(Dataset entries)
-=-=-
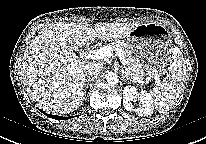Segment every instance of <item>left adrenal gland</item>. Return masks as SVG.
<instances>
[{
    "instance_id": "left-adrenal-gland-1",
    "label": "left adrenal gland",
    "mask_w": 206,
    "mask_h": 144,
    "mask_svg": "<svg viewBox=\"0 0 206 144\" xmlns=\"http://www.w3.org/2000/svg\"><path fill=\"white\" fill-rule=\"evenodd\" d=\"M123 78L126 79V80H128V81L133 82V81L131 80V78H130L128 75H126V74L123 75Z\"/></svg>"
}]
</instances>
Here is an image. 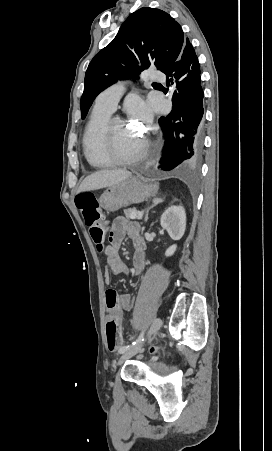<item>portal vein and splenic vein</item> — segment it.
<instances>
[{
	"mask_svg": "<svg viewBox=\"0 0 272 451\" xmlns=\"http://www.w3.org/2000/svg\"><path fill=\"white\" fill-rule=\"evenodd\" d=\"M130 218H131V220H135V218H138V220H141V216H137L136 212H132Z\"/></svg>",
	"mask_w": 272,
	"mask_h": 451,
	"instance_id": "obj_1",
	"label": "portal vein and splenic vein"
}]
</instances>
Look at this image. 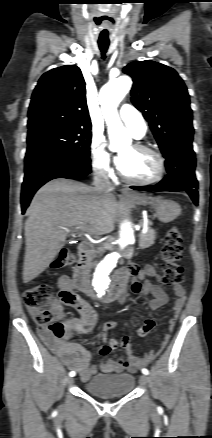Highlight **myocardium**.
Here are the masks:
<instances>
[{
	"label": "myocardium",
	"mask_w": 212,
	"mask_h": 438,
	"mask_svg": "<svg viewBox=\"0 0 212 438\" xmlns=\"http://www.w3.org/2000/svg\"><path fill=\"white\" fill-rule=\"evenodd\" d=\"M133 147L137 150L147 152L155 157L156 162H157V168H158L157 173L152 178H149L146 180H135V179H131L128 176H126L123 173V171L121 169H119V175L122 178V180L129 183V184L138 185V186L152 185V184H155V183L161 181L165 175V172H166V164H165V160L162 157V155L158 151H156L155 149H153L147 145L141 144V143H136L133 145Z\"/></svg>",
	"instance_id": "obj_1"
}]
</instances>
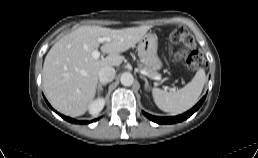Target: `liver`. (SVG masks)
Instances as JSON below:
<instances>
[{
    "label": "liver",
    "mask_w": 258,
    "mask_h": 158,
    "mask_svg": "<svg viewBox=\"0 0 258 158\" xmlns=\"http://www.w3.org/2000/svg\"><path fill=\"white\" fill-rule=\"evenodd\" d=\"M149 29L81 26L62 37L49 50L43 65V87L51 105L68 116L84 114L95 98L99 70L119 67L124 61L120 53L133 47ZM100 37L105 38L101 51L108 56L95 59L92 52L99 48Z\"/></svg>",
    "instance_id": "liver-1"
}]
</instances>
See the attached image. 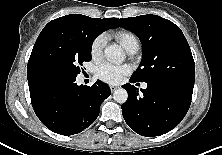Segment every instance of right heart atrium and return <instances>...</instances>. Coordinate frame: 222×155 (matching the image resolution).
Segmentation results:
<instances>
[{
  "label": "right heart atrium",
  "mask_w": 222,
  "mask_h": 155,
  "mask_svg": "<svg viewBox=\"0 0 222 155\" xmlns=\"http://www.w3.org/2000/svg\"><path fill=\"white\" fill-rule=\"evenodd\" d=\"M105 44L106 39L104 35H99L93 40L90 53L94 60H99L101 58Z\"/></svg>",
  "instance_id": "1"
}]
</instances>
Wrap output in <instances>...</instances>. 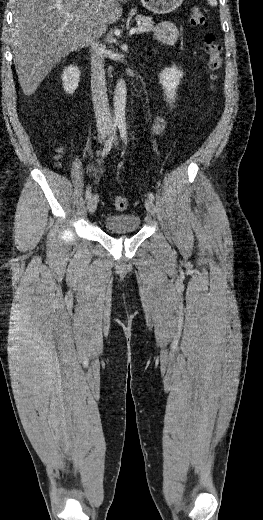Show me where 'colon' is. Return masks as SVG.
Listing matches in <instances>:
<instances>
[{"instance_id": "1", "label": "colon", "mask_w": 263, "mask_h": 520, "mask_svg": "<svg viewBox=\"0 0 263 520\" xmlns=\"http://www.w3.org/2000/svg\"><path fill=\"white\" fill-rule=\"evenodd\" d=\"M188 21L191 25L207 28L208 20L205 14L198 8L193 7L189 13ZM205 52L207 55V67L213 77H216L222 67V47L217 41L213 32H207L205 36ZM127 206L126 199L117 196L114 199V207L116 210H124Z\"/></svg>"}]
</instances>
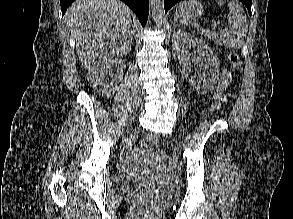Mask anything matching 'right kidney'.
Returning a JSON list of instances; mask_svg holds the SVG:
<instances>
[{
  "label": "right kidney",
  "mask_w": 293,
  "mask_h": 219,
  "mask_svg": "<svg viewBox=\"0 0 293 219\" xmlns=\"http://www.w3.org/2000/svg\"><path fill=\"white\" fill-rule=\"evenodd\" d=\"M122 60L113 57H103L89 68L87 80L92 85L94 91L102 97L109 98L117 90L118 77L112 76L111 80L107 77L114 63L121 64Z\"/></svg>",
  "instance_id": "obj_1"
}]
</instances>
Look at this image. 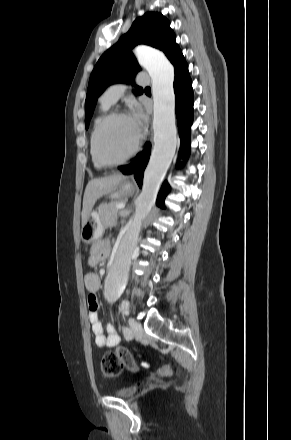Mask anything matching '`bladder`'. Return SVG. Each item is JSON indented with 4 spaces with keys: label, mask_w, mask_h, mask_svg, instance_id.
Masks as SVG:
<instances>
[{
    "label": "bladder",
    "mask_w": 291,
    "mask_h": 440,
    "mask_svg": "<svg viewBox=\"0 0 291 440\" xmlns=\"http://www.w3.org/2000/svg\"><path fill=\"white\" fill-rule=\"evenodd\" d=\"M136 392V388L134 386L124 387L115 392V395L119 398L126 399L131 397Z\"/></svg>",
    "instance_id": "1"
}]
</instances>
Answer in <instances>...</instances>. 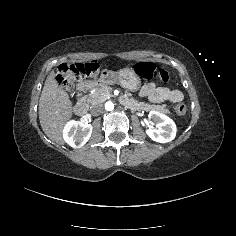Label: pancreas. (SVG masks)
Returning a JSON list of instances; mask_svg holds the SVG:
<instances>
[{"label":"pancreas","instance_id":"pancreas-1","mask_svg":"<svg viewBox=\"0 0 236 236\" xmlns=\"http://www.w3.org/2000/svg\"><path fill=\"white\" fill-rule=\"evenodd\" d=\"M112 88L108 85L97 86L85 96L82 101L86 102L88 105H93L97 103H102L111 97ZM118 101L125 107L131 110H156L162 114H170V111L166 108V105H149L145 102H141L132 97V94L124 92L118 99Z\"/></svg>","mask_w":236,"mask_h":236}]
</instances>
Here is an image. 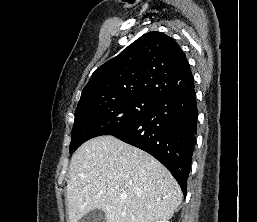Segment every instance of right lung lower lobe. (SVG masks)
Masks as SVG:
<instances>
[{"label": "right lung lower lobe", "mask_w": 257, "mask_h": 222, "mask_svg": "<svg viewBox=\"0 0 257 222\" xmlns=\"http://www.w3.org/2000/svg\"><path fill=\"white\" fill-rule=\"evenodd\" d=\"M197 118L193 85L188 90L158 100L147 115L112 136L154 156L172 173L186 195Z\"/></svg>", "instance_id": "right-lung-lower-lobe-1"}]
</instances>
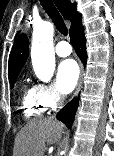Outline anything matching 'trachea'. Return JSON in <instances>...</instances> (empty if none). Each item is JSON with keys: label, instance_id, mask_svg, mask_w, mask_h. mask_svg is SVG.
I'll use <instances>...</instances> for the list:
<instances>
[{"label": "trachea", "instance_id": "3493384b", "mask_svg": "<svg viewBox=\"0 0 114 156\" xmlns=\"http://www.w3.org/2000/svg\"><path fill=\"white\" fill-rule=\"evenodd\" d=\"M43 9L48 14V16L54 22L56 29L64 36L68 35V29L65 25V22L58 12L57 8L53 4L52 0H39Z\"/></svg>", "mask_w": 114, "mask_h": 156}]
</instances>
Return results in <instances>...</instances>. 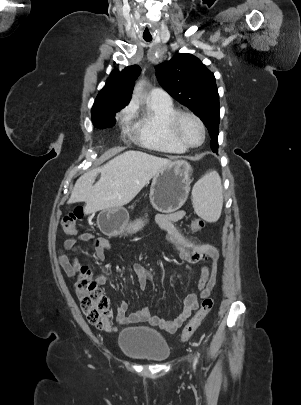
-=-=-
» ASSIGNMENT
Repeat word for word, and nothing more, the lines between the line containing "Outline anything matching" and the last line of the records above, inclusive, without pictures.

» RESPONSE AREA
Outline anything matching 'trachea'. Return JSON in <instances>...</instances> (empty if none). Each item is JSON with keys: label, instance_id, mask_svg, mask_w, mask_h. mask_svg is SVG.
I'll use <instances>...</instances> for the list:
<instances>
[{"label": "trachea", "instance_id": "3493384b", "mask_svg": "<svg viewBox=\"0 0 114 156\" xmlns=\"http://www.w3.org/2000/svg\"><path fill=\"white\" fill-rule=\"evenodd\" d=\"M43 9L48 14V16L54 22L56 29L64 36L68 35V29L65 25V22L58 12L57 8L53 4L52 0H39Z\"/></svg>", "mask_w": 114, "mask_h": 156}]
</instances>
Return results in <instances>...</instances>. 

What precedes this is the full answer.